WORK TASK:
Reproduce every entry exactly as given.

[Opening DATASET EXCERPTS section]

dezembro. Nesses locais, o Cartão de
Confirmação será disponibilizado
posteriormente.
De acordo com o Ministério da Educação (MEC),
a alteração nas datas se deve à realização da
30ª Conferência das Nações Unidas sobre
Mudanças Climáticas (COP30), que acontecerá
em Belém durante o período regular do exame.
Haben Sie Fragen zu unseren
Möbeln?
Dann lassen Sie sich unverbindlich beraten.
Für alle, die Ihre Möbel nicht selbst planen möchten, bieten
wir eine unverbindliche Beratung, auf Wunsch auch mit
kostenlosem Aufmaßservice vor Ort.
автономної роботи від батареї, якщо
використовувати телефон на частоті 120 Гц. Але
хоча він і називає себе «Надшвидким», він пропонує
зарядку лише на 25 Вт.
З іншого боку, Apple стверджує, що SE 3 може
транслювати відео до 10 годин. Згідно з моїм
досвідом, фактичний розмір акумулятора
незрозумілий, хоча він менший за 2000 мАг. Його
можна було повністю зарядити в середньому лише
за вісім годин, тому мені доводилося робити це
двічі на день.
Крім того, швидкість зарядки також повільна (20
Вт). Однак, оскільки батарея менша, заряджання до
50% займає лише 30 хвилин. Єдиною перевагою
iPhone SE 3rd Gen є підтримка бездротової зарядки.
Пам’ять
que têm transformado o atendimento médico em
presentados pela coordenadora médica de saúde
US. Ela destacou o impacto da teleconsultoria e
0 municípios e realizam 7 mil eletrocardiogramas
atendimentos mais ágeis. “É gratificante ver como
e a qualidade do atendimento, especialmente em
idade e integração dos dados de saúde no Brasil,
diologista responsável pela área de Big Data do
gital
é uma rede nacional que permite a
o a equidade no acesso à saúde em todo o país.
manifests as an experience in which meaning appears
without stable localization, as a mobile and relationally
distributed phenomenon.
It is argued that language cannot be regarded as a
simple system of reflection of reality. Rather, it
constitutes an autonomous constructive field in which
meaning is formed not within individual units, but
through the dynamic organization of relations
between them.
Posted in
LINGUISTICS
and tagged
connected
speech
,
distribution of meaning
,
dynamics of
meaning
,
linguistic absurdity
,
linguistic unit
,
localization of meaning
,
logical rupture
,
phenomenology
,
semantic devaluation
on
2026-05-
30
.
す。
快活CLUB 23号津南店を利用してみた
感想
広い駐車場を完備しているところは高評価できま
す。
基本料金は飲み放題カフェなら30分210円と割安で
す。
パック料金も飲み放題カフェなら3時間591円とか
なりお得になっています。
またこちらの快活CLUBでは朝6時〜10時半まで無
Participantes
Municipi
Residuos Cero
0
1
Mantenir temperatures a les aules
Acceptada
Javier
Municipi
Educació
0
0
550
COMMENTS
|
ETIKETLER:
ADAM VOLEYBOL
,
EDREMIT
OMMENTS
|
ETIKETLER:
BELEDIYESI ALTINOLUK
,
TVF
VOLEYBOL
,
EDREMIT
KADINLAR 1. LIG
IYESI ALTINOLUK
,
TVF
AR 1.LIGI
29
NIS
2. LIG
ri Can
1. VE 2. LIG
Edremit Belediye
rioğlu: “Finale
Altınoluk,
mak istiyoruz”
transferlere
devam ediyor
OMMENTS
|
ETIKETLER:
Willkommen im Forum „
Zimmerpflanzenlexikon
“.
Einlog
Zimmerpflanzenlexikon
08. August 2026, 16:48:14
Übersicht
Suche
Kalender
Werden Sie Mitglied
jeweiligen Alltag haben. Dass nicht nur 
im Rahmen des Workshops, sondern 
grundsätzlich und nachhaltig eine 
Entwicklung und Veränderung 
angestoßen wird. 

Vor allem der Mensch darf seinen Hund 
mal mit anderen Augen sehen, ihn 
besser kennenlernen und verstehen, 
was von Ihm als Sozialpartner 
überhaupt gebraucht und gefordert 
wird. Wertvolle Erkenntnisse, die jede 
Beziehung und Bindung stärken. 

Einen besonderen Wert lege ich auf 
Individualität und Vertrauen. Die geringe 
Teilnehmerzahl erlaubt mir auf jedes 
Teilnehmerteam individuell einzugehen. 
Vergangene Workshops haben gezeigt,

[Closing DATASET EXCERPTS section]

OUTPUT OF THE EXERCISE:
dezembro. Nesses locais, o Cartão de
Confirmação será disponibilizado
posteriormente.
De acordo com o Ministério da Educação (MEC),
a alteração nas datas se deve à realização da
30ª Conferência das Nações Unidas sobre
Mudanças Climáticas (COP30), que acontecerá
em Belém durante o período regular do exame.
Haben Sie Fragen zu unseren
Möbeln?
Dann lassen Sie sich unverbindlich beraten.
Für alle, die Ihre Möbel nicht selbst planen möchten, bieten
wir eine unverbindliche Beratung, auf Wunsch auch mit
kostenlosem Aufmaßservice vor Ort.
автономної роботи від батареї, якщо
використовувати телефон на частоті 120 Гц. Але
хоча він і називає себе «Надшвидким», він пропонує
зарядку лише на 25 Вт.
З іншого боку, Apple стверджує, що SE 3 може
транслювати відео до 10 годин. Згідно з моїм
досвідом, фактичний розмір акумулятора
незрозумілий, хоча він менший за 2000 мАг. Його
можна було повністю зарядити в середньому лише
за вісім годин, тому мені доводилося робити це
двічі на день.
Крім того, швидкість зарядки також повільна (20
Вт). Однак, оскільки батарея менша, заряджання до
50% займає лише 30 хвилин. Єдиною перевагою
iPhone SE 3rd Gen є підтримка бездротової зарядки.
Пам’ять
que têm transformado o atendimento médico em
presentados pela coordenadora médica de saúde
US. Ela destacou o impacto da teleconsultoria e
0 municípios e realizam 7 mil eletrocardiogramas
atendimentos mais ágeis. “É gratificante ver como
e a qualidade do atendimento, especialmente em
idade e integração dos dados de saúde no Brasil,
diologista responsável pela área de Big Data do
gital
é uma rede nacional que permite a
o a equidade no acesso à saúde em todo o país.
manifests as an experience in which meaning appears
without stable localization, as a mobile and relationally
distributed phenomenon.
It is argued that language cannot be regarded as a
simple system of reflection of reality. Rather, it
constitutes an autonomous constructive field in which
meaning is formed not within individual units, but
through the dynamic organization of relations
between them.
Posted in
LINGUISTICS
and tagged
connected
speech
,
distribution of meaning
,
dynamics of
meaning
,
linguistic absurdity
,
linguistic unit
,
localization of meaning
,
logical rupture
,
phenomenology
,
semantic devaluation
on
2026-05-
30
.
す。
快活CLUB 23号津南店を利用してみた
感想
広い駐車場を完備しているところは高評価できま
す。
基本料金は飲み放題カフェなら30分210円と割安で
す。
パック料金も飲み放題カフェなら3時間591円とか
なりお得になっています。
またこちらの快活CLUBでは朝6時〜10時半まで無
Participantes
Municipi
Residuos Cero
0
1
Mantenir temperatures a les aules
Acceptada
Javier
Municipi
Educació
0
0
550
COMMENTS
|
ETIKETLER:
ADAM VOLEYBOL
,
EDREMIT
OMMENTS
|
ETIKETLER:
BELEDIYESI ALTINOLUK
,
TVF
VOLEYBOL
,
EDREMIT
KADINLAR 1. LIG
IYESI ALTINOLUK
,
TVF
AR 1.LIGI
29
NIS
2. LIG
ri Can
1. VE 2. LIG
Edremit Belediye
rioğlu: “Finale
Altınoluk,
mak istiyoruz”
transferlere
devam ediyor
OMMENTS
|
ETIKETLER:
Willkommen im Forum „
Zimmerpflanzenlexikon
“.
Einlog
Zimmerpflanzenlexikon
08. August 2026, 16:48:14
Übersicht
Suche
Kalender
Werden Sie Mitglied
jeweiligen Alltag haben. Dass nicht nur 
im Rahmen des Workshops, sondern 
grundsätzlich und nachhaltig eine 
Entwicklung und Veränderung 
angestoßen wird. 

Vor allem der Mensch darf seinen Hund 
mal mit anderen Augen sehen, ihn 
besser kennenlernen und verstehen, 
was von Ihm als Sozialpartner 
überhaupt gebraucht und gefordert 
wird. Wertvolle Erkenntnisse, die jede 
Beziehung und Bindung stärken. 

Einen besonderen Wert lege ich auf 
Individualität und Vertrauen. Die geringe 
Teilnehmerzahl erlaubt mir auf jedes 
Teilnehmerteam individuell einzugehen. 
Vergangene Workshops haben gezeigt,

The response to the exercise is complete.